Unterstützung

  • Hilfe von Angehörigen, Freunden und Nachbarn ist nur eine Entlastung, wenn alle wissen, worauf sie sich einlassen. Ein aufklärendes Gespräch über Ausdrucksformen und Veränderlichkeiten der Krankheit ist hilfreich.

  • Angehörigengruppen und -seminare, psychosoziale und psychiatrische Beratungen bieten Infos und Austausch.

  • Spitexorganisationen helfen beim Pflegen und Betreuen zu Hause.

  • Stundenweise Besuchsdienste und Spazierbegleitungen ermöglichen Angehörigen Freizeit und den kranken Menschen Abwechslung und Kontakt über die Familie hinaus.

  • Memory-Kliniken und Tagesstätten bieten therapeutische Angebote wie Alltags- und Gedächtnistraining, Turnen, Spielen.

  • Betreute Ferienangebote für Kranke und Angehörige bieten Erholung, entspannteres Beisammensein und Erfahrungsaustausch.


Finanzielle Hilfen

  • Die Unterstützungskriterien sind vielfältig. Unbedingt beraten lassen! Pro Infirmis, Pro Senectute und Gemeinden helfen weiter.

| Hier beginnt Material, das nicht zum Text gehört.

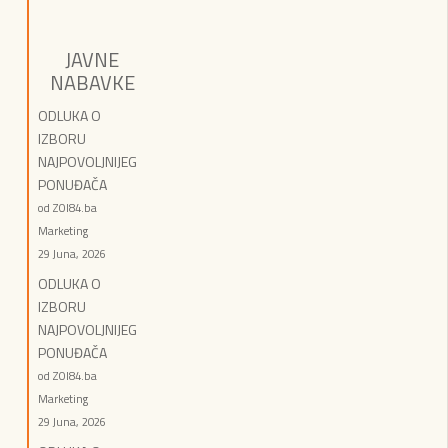
JAVNE
NABAVKE
ODLUKA O
IZBORU
NAJPOVOLJNIJEG
PONUĐAČA
od ZOI84.ba
Marketing
29 Juna, 2026
ODLUKA O
IZBORU
NAJPOVOLJNIJEG
PONUĐAČA
od ZOI84.ba
Marketing
29 Juna, 2026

  • Der Anspruch auf Ergänzungsleistungen zu AHV und IV muss angemeldet werden und besteht erstmals für den Monat, in dem das Gesuch eingereicht wird. Die Pflege durch Familienangehörige wird nur vergütet, wenn diese nachweisbar eine längere und wesentliche Erwerbseinbusse erleiden. Die Pflegebedürftigkeit muss durch ein Arztzeugnis ausgewiesen sein.

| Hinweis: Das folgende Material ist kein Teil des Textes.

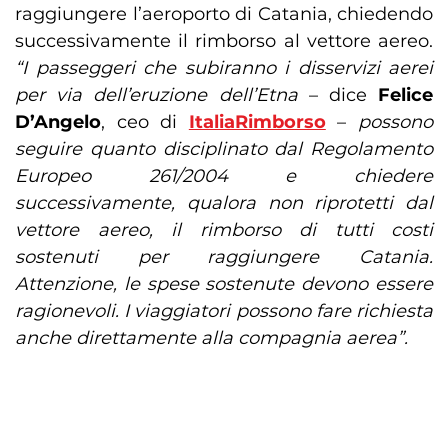
raggiungere l’aeroporto di Catania, chiedendo
successivamente il rimborso al vettore aereo.
“I passeggeri che subiranno i disservizi aerei
per via dell’eruzione dell’Etna
– dice
Felice
D’Angelo
, ceo di
ItaliaRimborso
–
possono
seguire quanto disciplinato dal Regolamento
Europeo 261/2004 e chiedere
successivamente, qualora non riprotetti dal
vettore aereo, il rimborso di tutti costi
sostenuti per raggiungere Catania.
Attenzione, le spese sostenute devono essere
ragionevoli. I viaggiatori possono fare richiesta
anche direttamente alla compagnia aerea”.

  • Die Hilflosenentschädigung AHV/IV wird in die Kategorien leicht, mittelschwer und schwer eingeteilt. Demenzkranke im Vorpensionsalter, die zu Hause leben, können je nach Schweregrad monatlich zwischen 422 und 1688 Franken beantragen, AHV-Bezüger zwischen 528 und 844 Franken. Bei Heimaufenthalt reduzieren sich die Leistungen. Anmeldeformulare gibt es bei den kantonalen IV-Stellen und AHV-Ausgleichskassen.